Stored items
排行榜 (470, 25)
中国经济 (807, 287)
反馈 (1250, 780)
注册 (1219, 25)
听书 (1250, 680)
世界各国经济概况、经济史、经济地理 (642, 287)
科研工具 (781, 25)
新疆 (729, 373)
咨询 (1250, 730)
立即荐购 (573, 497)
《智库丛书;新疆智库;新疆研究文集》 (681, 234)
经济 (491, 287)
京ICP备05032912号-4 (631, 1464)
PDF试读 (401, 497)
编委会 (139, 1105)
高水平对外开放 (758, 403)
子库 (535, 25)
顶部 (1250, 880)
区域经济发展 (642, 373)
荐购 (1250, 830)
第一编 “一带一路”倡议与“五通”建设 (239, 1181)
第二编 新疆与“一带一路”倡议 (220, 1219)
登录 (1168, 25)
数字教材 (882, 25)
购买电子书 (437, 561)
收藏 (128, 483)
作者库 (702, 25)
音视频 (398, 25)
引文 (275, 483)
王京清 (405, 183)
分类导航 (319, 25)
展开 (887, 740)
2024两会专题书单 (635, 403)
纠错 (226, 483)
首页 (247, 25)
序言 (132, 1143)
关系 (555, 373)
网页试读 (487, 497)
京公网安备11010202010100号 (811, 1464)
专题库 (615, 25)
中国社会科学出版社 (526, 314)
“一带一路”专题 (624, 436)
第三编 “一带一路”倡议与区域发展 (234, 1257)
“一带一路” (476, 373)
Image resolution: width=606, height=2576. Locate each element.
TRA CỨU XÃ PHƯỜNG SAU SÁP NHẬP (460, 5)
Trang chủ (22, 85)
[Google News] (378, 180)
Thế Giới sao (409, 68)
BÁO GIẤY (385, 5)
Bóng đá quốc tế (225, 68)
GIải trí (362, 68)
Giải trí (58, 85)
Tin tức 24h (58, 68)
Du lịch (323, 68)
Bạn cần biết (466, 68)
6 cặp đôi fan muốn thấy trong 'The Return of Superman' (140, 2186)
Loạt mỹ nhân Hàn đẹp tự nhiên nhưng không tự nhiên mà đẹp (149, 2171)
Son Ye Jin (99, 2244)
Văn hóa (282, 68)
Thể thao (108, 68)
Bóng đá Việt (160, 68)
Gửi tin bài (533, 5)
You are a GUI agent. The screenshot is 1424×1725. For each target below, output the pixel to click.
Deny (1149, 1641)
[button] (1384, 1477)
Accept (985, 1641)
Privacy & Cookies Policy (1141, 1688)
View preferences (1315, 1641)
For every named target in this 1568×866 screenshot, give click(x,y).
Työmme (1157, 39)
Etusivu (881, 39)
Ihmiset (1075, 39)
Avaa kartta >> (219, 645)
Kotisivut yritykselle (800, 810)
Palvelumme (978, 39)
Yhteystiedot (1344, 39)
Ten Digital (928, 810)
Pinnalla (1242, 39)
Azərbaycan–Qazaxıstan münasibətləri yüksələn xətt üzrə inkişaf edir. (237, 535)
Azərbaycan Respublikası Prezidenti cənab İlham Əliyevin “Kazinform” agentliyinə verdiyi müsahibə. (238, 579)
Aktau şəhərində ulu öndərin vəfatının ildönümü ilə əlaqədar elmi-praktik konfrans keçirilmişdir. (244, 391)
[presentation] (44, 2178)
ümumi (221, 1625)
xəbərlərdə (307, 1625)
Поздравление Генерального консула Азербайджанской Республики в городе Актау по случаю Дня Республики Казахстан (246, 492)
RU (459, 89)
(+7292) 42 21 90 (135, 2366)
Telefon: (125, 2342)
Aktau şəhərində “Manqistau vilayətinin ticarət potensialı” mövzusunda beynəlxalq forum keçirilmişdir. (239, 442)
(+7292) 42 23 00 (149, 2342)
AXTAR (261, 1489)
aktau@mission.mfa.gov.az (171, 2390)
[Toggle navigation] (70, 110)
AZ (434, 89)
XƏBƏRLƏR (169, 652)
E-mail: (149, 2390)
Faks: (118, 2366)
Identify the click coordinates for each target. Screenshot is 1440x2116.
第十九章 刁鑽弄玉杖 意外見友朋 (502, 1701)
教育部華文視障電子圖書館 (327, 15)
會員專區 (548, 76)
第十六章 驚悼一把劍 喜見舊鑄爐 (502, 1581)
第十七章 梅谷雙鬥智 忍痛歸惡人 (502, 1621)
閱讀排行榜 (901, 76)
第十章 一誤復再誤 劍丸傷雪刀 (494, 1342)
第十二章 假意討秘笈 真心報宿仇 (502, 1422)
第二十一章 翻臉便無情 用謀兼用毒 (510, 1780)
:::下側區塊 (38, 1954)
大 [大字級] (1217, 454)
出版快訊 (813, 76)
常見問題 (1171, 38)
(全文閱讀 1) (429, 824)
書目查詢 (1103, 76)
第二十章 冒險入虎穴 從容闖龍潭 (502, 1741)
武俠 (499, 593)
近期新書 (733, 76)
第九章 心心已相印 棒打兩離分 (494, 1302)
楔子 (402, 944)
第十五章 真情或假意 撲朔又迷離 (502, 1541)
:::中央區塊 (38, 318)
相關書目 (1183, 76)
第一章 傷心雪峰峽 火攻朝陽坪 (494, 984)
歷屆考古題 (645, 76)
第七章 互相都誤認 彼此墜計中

INSTRUCTIONS TO FOLLOW:
The output must consist solely of the lines from the first line of the records through the line containing "View preferences (1315, 1641)", reproduced exactly.

EXERCISE RESPONSE:
排行榜 (470, 25)
中国经济 (807, 287)
反馈 (1250, 780)
注册 (1219, 25)
听书 (1250, 680)
世界各国经济概况、经济史、经济地理 (642, 287)
科研工具 (781, 25)
新疆 (729, 373)
咨询 (1250, 730)
立即荐购 (573, 497)
《智库丛书;新疆智库;新疆研究文集》 (681, 234)
经济 (491, 287)
京ICP备05032912号-4 (631, 1464)
PDF试读 (401, 497)
编委会 (139, 1105)
高水平对外开放 (758, 403)
子库 (535, 25)
顶部 (1250, 880)
区域经济发展 (642, 373)
荐购 (1250, 830)
第一编 “一带一路”倡议与“五通”建设 (239, 1181)
第二编 新疆与“一带一路”倡议 (220, 1219)
登录 (1168, 25)
数字教材 (882, 25)
购买电子书 (437, 561)
收藏 (128, 483)
作者库 (702, 25)
音视频 (398, 25)
引文 (275, 483)
王京清 (405, 183)
分类导航 (319, 25)
展开 (887, 740)
2024两会专题书单 (635, 403)
纠错 (226, 483)
首页 (247, 25)
序言 (132, 1143)
关系 (555, 373)
网页试读 (487, 497)
京公网安备11010202010100号 (811, 1464)
专题库 (615, 25)
中国社会科学出版社 (526, 314)
“一带一路”专题 (624, 436)
第三编 “一带一路”倡议与区域发展 (234, 1257)
“一带一路” (476, 373)
Image resolution: width=606, height=2576. Locate each element.
TRA CỨU XÃ PHƯỜNG SAU SÁP NHẬP (460, 5)
Trang chủ (22, 85)
[Google News] (378, 180)
Thế Giới sao (409, 68)
BÁO GIẤY (385, 5)
Bóng đá quốc tế (225, 68)
GIải trí (362, 68)
Giải trí (58, 85)
Tin tức 24h (58, 68)
Du lịch (323, 68)
Bạn cần biết (466, 68)
6 cặp đôi fan muốn thấy trong 'The Return of Superman' (140, 2186)
Loạt mỹ nhân Hàn đẹp tự nhiên nhưng không tự nhiên mà đẹp (149, 2171)
Son Ye Jin (99, 2244)
Văn hóa (282, 68)
Thể thao (108, 68)
Bóng đá Việt (160, 68)
Gửi tin bài (533, 5)
You are a GUI agent. The screenshot is 1424×1725. For each target below, output the pixel to click.
Deny (1149, 1641)
[button] (1384, 1477)
Accept (985, 1641)
Privacy & Cookies Policy (1141, 1688)
View preferences (1315, 1641)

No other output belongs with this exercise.